Friday, March 06, 2015

KMTitanic: Iceberg in sight, no change of course

Cooking chicken for a popular restaurant

Rose: Next it will be brandies in the smoking room.
Col. Archibald Gracie: Join me in a brandy, gentlemen?
Rose: Now they will retreat into a cloud of smoke and congratulate each other on being masters of the universe.

So much to tell about the KMT this week...

Up on the bridge, Eric Chu, Chairman of the good ship KMTitanic has been struggling to marginalize and supplant President and Honorary KMT Chairman Ma Ying-jeou and take control of the KMT.

The axis of dispute is the case of Wang Jin-pyng, the Speaker of the Legislature who is obsessively hated by Ma Ying-jeou but whose support Eric Chu absolutely must have if he is to prevent the KMT from sailing to disaster in 2016. Wang is widely seen as the leader of the Taiwanese KMT, who were quite disgruntled by President Ma's accusation that Wang engaged in influence peddling and his subsequent attempts to have Wang kicked out of the KMT for influence peddling. Wang sued to retain his party membership, and won twice. The KMT appealed twice.

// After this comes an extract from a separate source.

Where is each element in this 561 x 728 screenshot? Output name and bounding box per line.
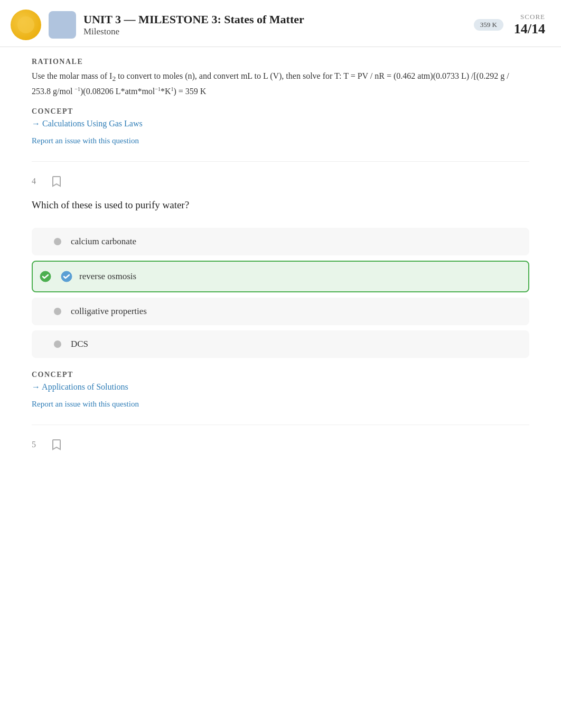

The case is now before the Supreme Court, but Eric Chu has said that the KMT will not pursue the matter further (As of yesterday the Supreme Court said that it must, The KMT news organ says that since Ma no longer has standing since he is not the Chairman, the Court says the KMT must appoint another representative.). The key point is that Chu has, by bringing Wang back in, marginalized Ma. That point is decisive. The KMT is now Chu's.

The KMT news organ translated a China Times editorial on the situation. Interestingly, when you read the whole editorial, it seems to suggest that the paper's writers think Ma was correct in attacking Wang Jin-pyng...
In September the year before, during the influence peddling scandal, President Ma was viewed as a disputant. As a result, his push for legislation forbidding the “obstruction of justice" lacked legitimacy. Chu is in a different position. He had no part in the September controversy. He is in a better position than President Ma to demand reforms. If Chu can make influence peddling illegal, he will have seized the moral high ground from President Ma. President Ma is constrained by political realities. All he can do is take a stand. Chu can implement reforms. This is the only way to let the people see that besides “peace supreme”, the KMT deserves its support.

This would constitute a positive response to President Ma's persistence quest for Right and Wrong. It would help mend relations between Ma and Chu. Of course, one must also consider Wang Jin-pyng's feelings. Chu can make clear to Wang that this is not about Wang personally, but rather reforms necessary to ensure the integrity of the government and lasting peace of the nation. Wang Jin-pyng has emerged victorious in the party struggle. He should display magnanimity and let the matter slide. Besides, familial harmony must not apply only to Wang, and it must also apply to Ma. President Ma's popularity may be low. But the 8% to 15% who support him are KMT loyalists. If these supporters feel betrayed, a KMT victory is even less likely.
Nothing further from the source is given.